Yeni partiler ve bu partilerde kimlerin yer alacağı konusunda çok fazla şey yazılıp çiziliyor.
Ali Babacan ve Abdullah Gül’ün çevresinde toplananların bir siyasi parti hazırlığı içerisinde olduğu uzun bir zamandan beri zikrediliyor. Yeni parti, yapılan açıklamalara göre “daha merkezde” bir görüntü veriyor. Batıya biraz daha yakın, ekonomiyi önceleyeceğini söyleyen bir anlayışın beklentisi ise ciddi bir krizin oluşması. O yüzden kuruluş tarihi sürekli erteleniyor.
Ahmet Davutoğlu ve çevresindeki kişiler ise daha çok parti içinde kalıp uygun zamanda alana çıkmayı umuyorlardı. Ancak ihraç meselesi gündeme gelince önce istifa ardından da yeni parti hazırlıkları başladı. Davutoğlu ekibinin ekonomi açısından Ali Babacan gibi bir isme sahip olmaması ve dış politikadaki arızaların büyük kısmından sorumlu tutulması nedeniyle ayrıldığı partiye yönelik tek eleştirisi “yolsuzluk” üzerinden olacak gibi görünüyor.
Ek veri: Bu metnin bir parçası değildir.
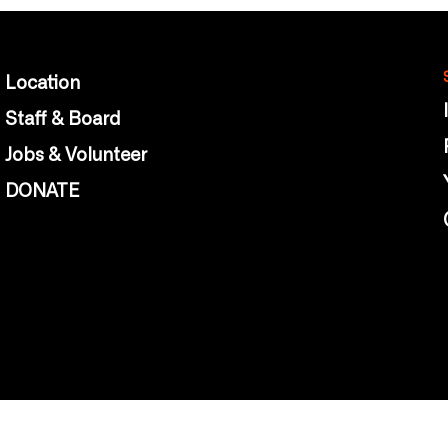
Location
Staff & Board
Jobs & Volunteer
DONATE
Ama yazımızın asıl konusu Ali Babacan ve Ahmet Davutoğlu değil.
Evet, bunlar konuşulurken CHP’den ihraç edilen Öztürk Yılmaz’ın yeni bir parti kurma hazırlığı içerisinde olduğu haberi düştü medyaya. DEAŞ’ın eline geçtiğinde Musul Başkonsolosu olan Öztürk Yılmaz, seçimde vekil seçilmiş; ama CHP Tüzüğüne aykırı eylemleri nedeniyle 2018’de partisinden ihraç edilmişti.
Öztürk Yılmaz, katıldığı bir televizyon programında "Ezan Türkçe okunsun ben anlayayım. Kur'an okunsun. Benim dilim her tarafta konuşulsun" sözleri ile tepki toplamış ve partisinden bile eleştiriler almıştı.
Öztürk Yılmaz ilginç bir kişilik. “Kürdistan referandumu” ve “S-400 savunma sistemleri” konusundaki söyleminden dolayı CHP’yi eleştirmiş, referandumun bir hak olduğunu, Türkiye’nin de S-400 almasını eleştirmenin mantıksız olduğunu söylemişti.
Öztürk Yılmaz, şimdi yeni bir parti kurma hazırlığında ve yeni şeyler söyleme ihtiyacı hissediyor. Söyledikleri de dikkat çekici:
“Bu oluşumda kimse alt kimlik siyaseti yapamaz. Biz herkesin kimliğine değer veriyoruz. Ama en önemli şey, Türkiye Cumhuriyeti vatandaşlığıdır."
"Bu oluşumun içerisine ırkçılar, faşistler, bölücüler terör sevicileri giremez. Bizim hedefimiz bireyin özgürleştirilmesi ve devletin kurumsal olarak güçlendirilmesidir. Bugün birey özgür değildir, devlet de güçlü değildir.”
Tek parti dönemi uygulaması olan “Türkçe Ezan” talebini dile getiren biri için ilginç! Belki de bu arada düşünceleri değişmiştir, diye düşünüyorsun bir an; ama yanındakilere bakınca duraksıyorsun.
Öztürk Yılmaz’ın yanındaki iki kişi…
İki milliyetçi Prof.… Milliyetçi ve Kemalist…
Biri Anıl Çeçen diğeri A. Haluk Çay…
Bir dönem MHP’de milletvekilliği ve bakanlık yapmış olan A. Haluk Çay’a dair kısa bir hatırlatma yapmak istiyorum.
Prof. A. Haluk Çay’ın “Her yönüyle Kürt sorunu” adlı bir kitabı var. Kitabında kelimelerin kökenlerinden söz ederek aslında Kürtçe diye bir dil olmadığını ispatlamaya çalışır.
Ama kitaptaki asıl facia Kürtçe ile değil Kürtlerle ilgili.
Diyanetin de katkılarıyla hazırlandığı söylenen kitapta Hz. Süleyman kıssası anlatılırken ‘Kürtlerin soyunun şeytana dayandığı’ söylenmektedir.
Şimdi Öztürk Yılmaz’ın söylediklerini ve yanındakileri yan yana getirin. Bir uyum görebilecek misiniz?
Ne uyum var ne de yenilik.
O yüzden…
Yeni partiler dendiğinde genellikle yeni yüzlerin, yeni fikirlerin ortaya çıkacağını düşünmeyin.